Built on top of Solana’s SPL managed-token standard, the open-source tool is called “Open Creator Protocol (OCP)” and will help creators to protect their royalties. Additional features, such as dynamic royalties and customizable token transferability, will also be enabled.
Creator Royalties in Magic Eden
According to the official press release, creators adopting OCP will be able to ban marketplaces that have not imposed royalties on their collections. The tool will impact creators launching new collections starting December 2nd.

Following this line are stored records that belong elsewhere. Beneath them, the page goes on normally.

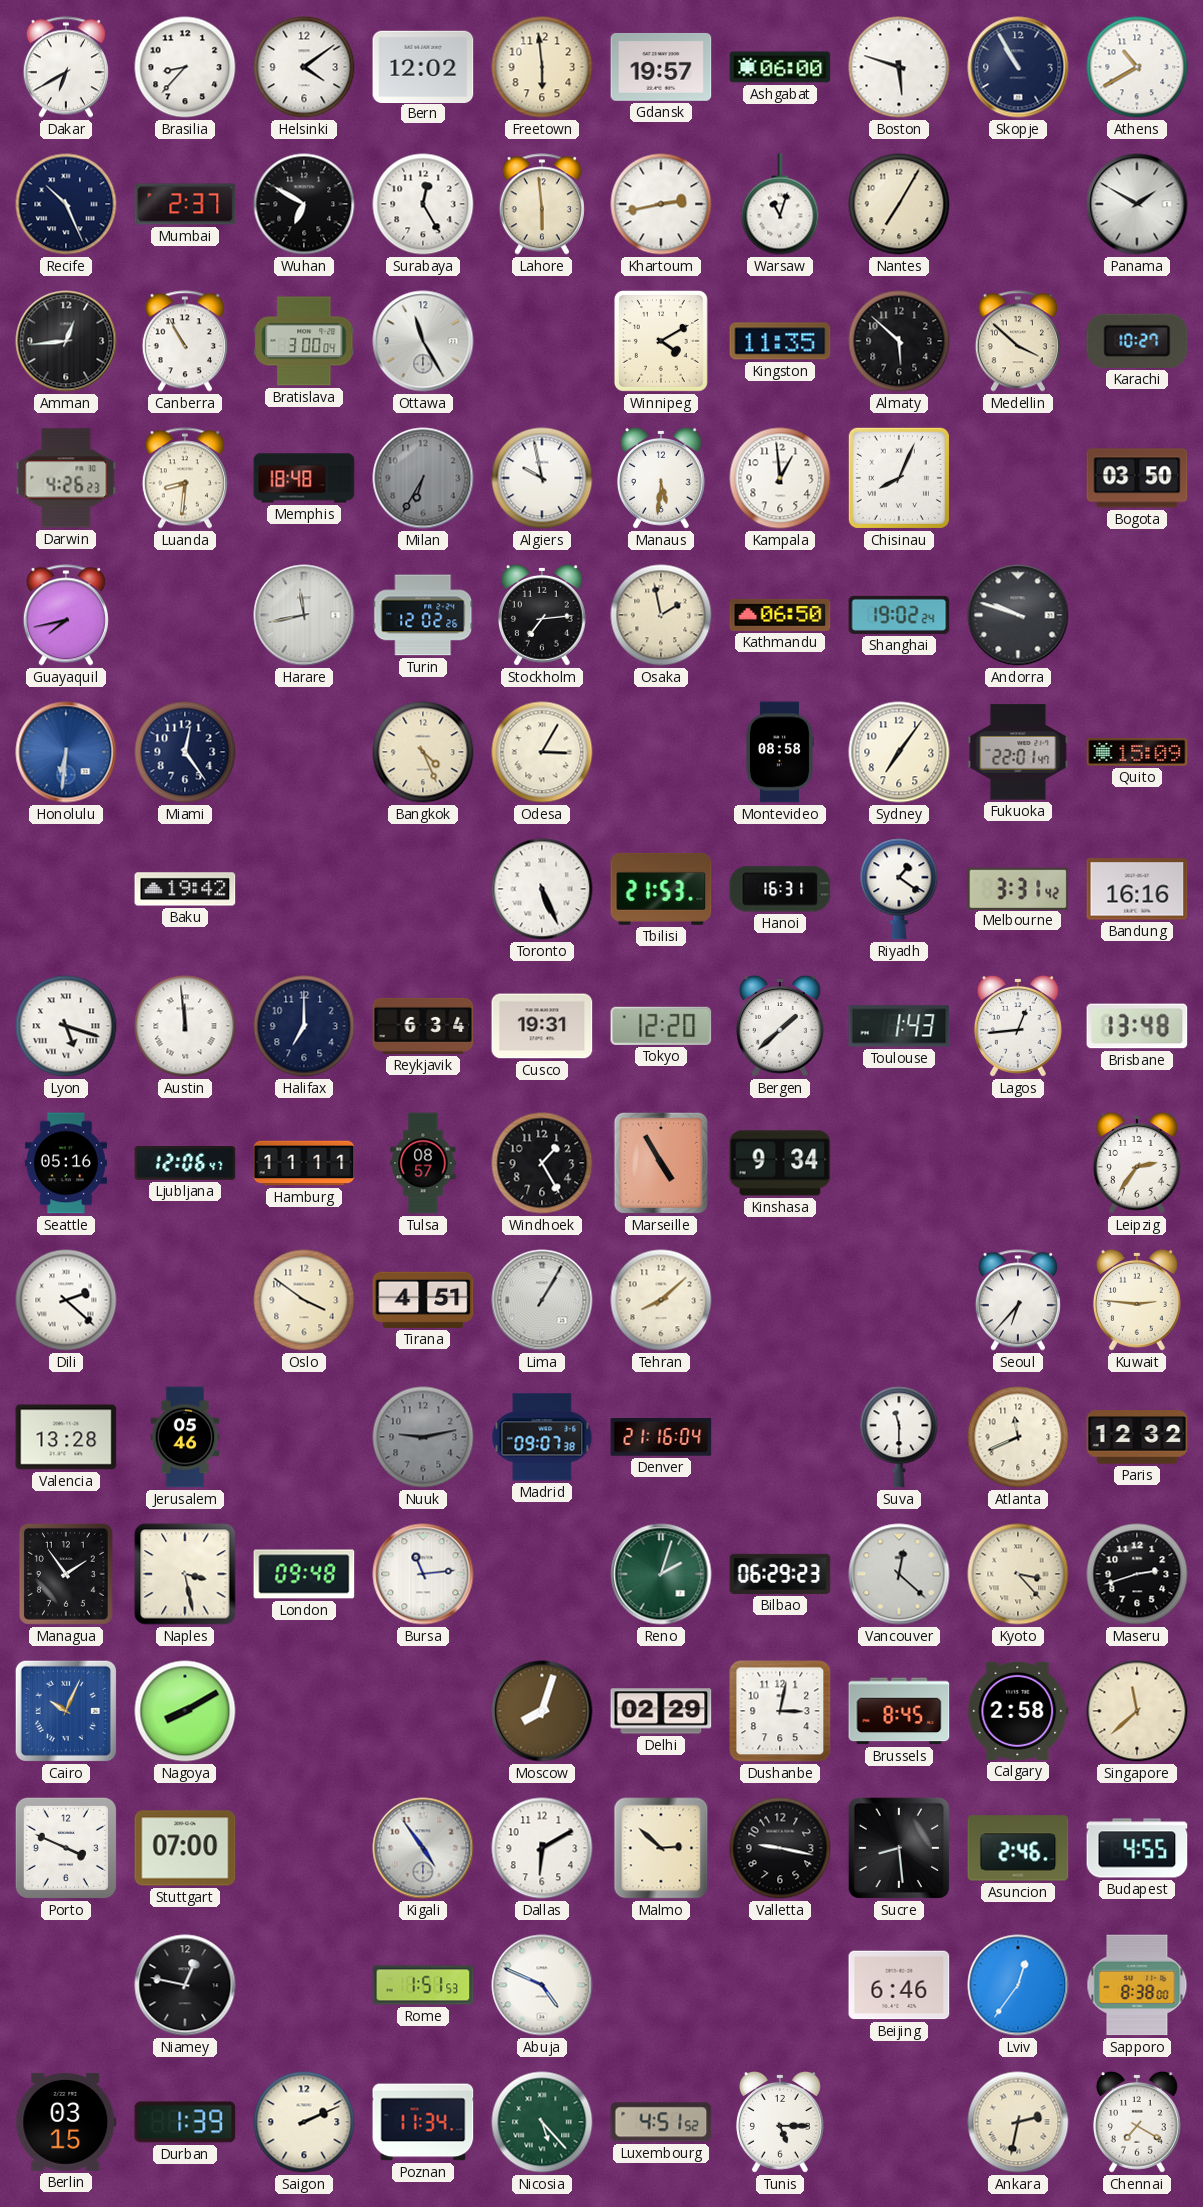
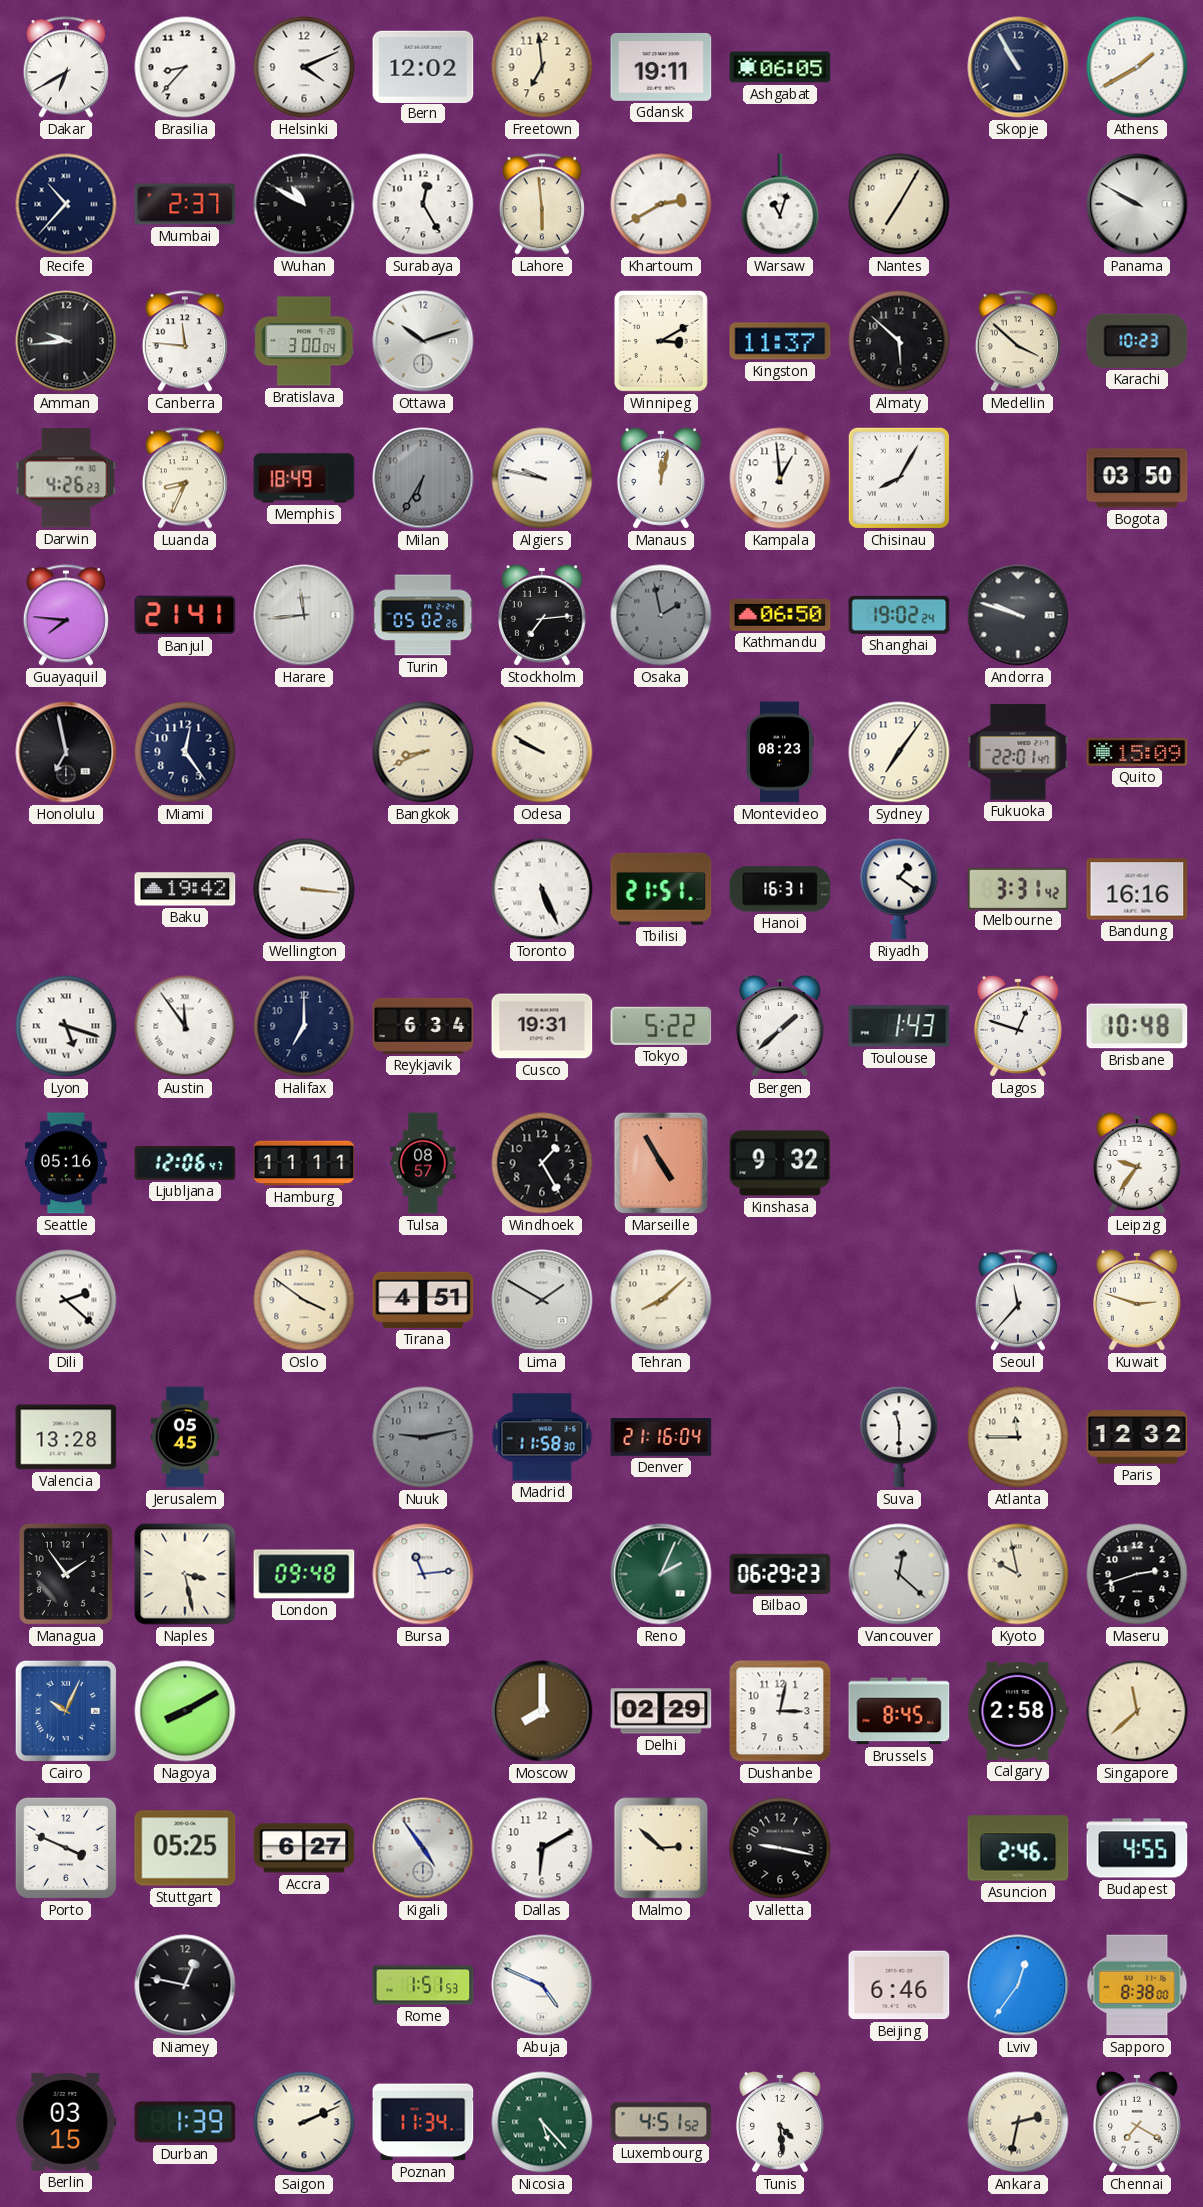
Helsinki: 4:09 -> 4:11
Freetown: 5:59 -> 6:59
Gdansk: 19:57 -> 19:11
Ashgabat: 06:00 -> 06:05
Boston: 5:48 -> none
Athens: 10:40 -> 1:40
Recife: 10:26 -> 10:37
Wuhan: 6:50 -> 10:50
Khartoum: 2:43 -> 2:40
Panama: 1:50 -> 9:50
Amman: 12:44 -> 9:44
Canberra: 10:55 -> 11:46
Ottawa: 11:25 -> 10:12
Winnipeg: 4:10 -> 3:10
Kingston: 11:35 -> 11:37
Karachi: 10:27 -> 10:23
Luanda: 8:31 -> 8:34
Memphis: 18:48 -> 18:49
Algiers: 9:58 -> 9:47
Manaus: 5:31 -> 12:02
Chisinau: 8:04 -> 8:05
Guayaquil: 7:43 -> 7:46
Banjul: none -> 21:41
Harare: 11:43 -> 11:44
Turin: 12:02 -> 05:02
Osaka dial: cream -> grey
Honolulu: 6:31 -> 6:58
Honolulu dial: blue -> black
Bangkok: 4:26 -> 8:41
Odesa: 3:05 -> 9:50
Montevideo: 08:58 -> 08:23
Wellington: none -> 3:16
Tbilisi: 21:53 -> 21:51
Austin: 11:59 -> 11:54
Tokyo: 12:20 -> 5:22
Lagos: 12:44 -> 12:48
Brisbane: 13:48 -> 10:48
Kinshasa: 9:34 -> 9:32
Leipzig: 2:36 -> 9:36
Lima: 1:05 -> 1:50
Seoul: 6:37 -> 11:37
Kuwait: 2:46 -> 2:48
Jerusalem: 05:46 -> 05:45
Madrid: 09:07 -> 11:58
Atlanta: 11:41 -> 11:45
Reno: 2:03 -> 2:04
Kyoto: 3:23 -> 9:58
Moscow: 8:03 -> 8:00
Stuttgart: 07:00 -> 05:25
Accra: none -> 6:27
Sucre: 8:29 -> none
Tunis: 5:15 -> 4:29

Royalties will remain optional on Magic Eden’s marketplace for new collections that do not use OCP.
While highlighting the growing anticipation for solutions to NFT royalties, Jack Lu, CEO and Co-Founder of Magic Eden, said,
“We have been in active conversations with multiple ecosystem partners to identify solutions for creators in a timely manner. Our intention with Open Creator Protocol is to immediately support royalties for creators launching new collections while continuing to coordinate with ecosystem partners for more solutions.”
Magic Eden honored creator-set royalties until mid-October this year. However, it faced stiff competition from rival NFT marketplaces on Solana, which began rejecting royalties or making the system optional for traders.
Magic Eden then switched to an optional royalty model in what was considered to be a huge blow to royalty supporters in the network. The move would essentially enable buyers or sellers of NFTs to choose what percentage cut of the sale is returned to the original artist.
Following the decision, the marketplace assured that it still supported creator royalties and will explore ways to make royalties enforceable.
Creator royalties allow creators on a marketplace to make money on secondary sales. However, if markets themselves don’t collect, creators don’t get paid.
NFT giant OpenSea also faced a similar dilemma with dwindling market share and revealed considering making them optional for traders. Following creator backlash, however, the marketplace reversed its decision and said that it would continue to enforce creator royalty fees going forward.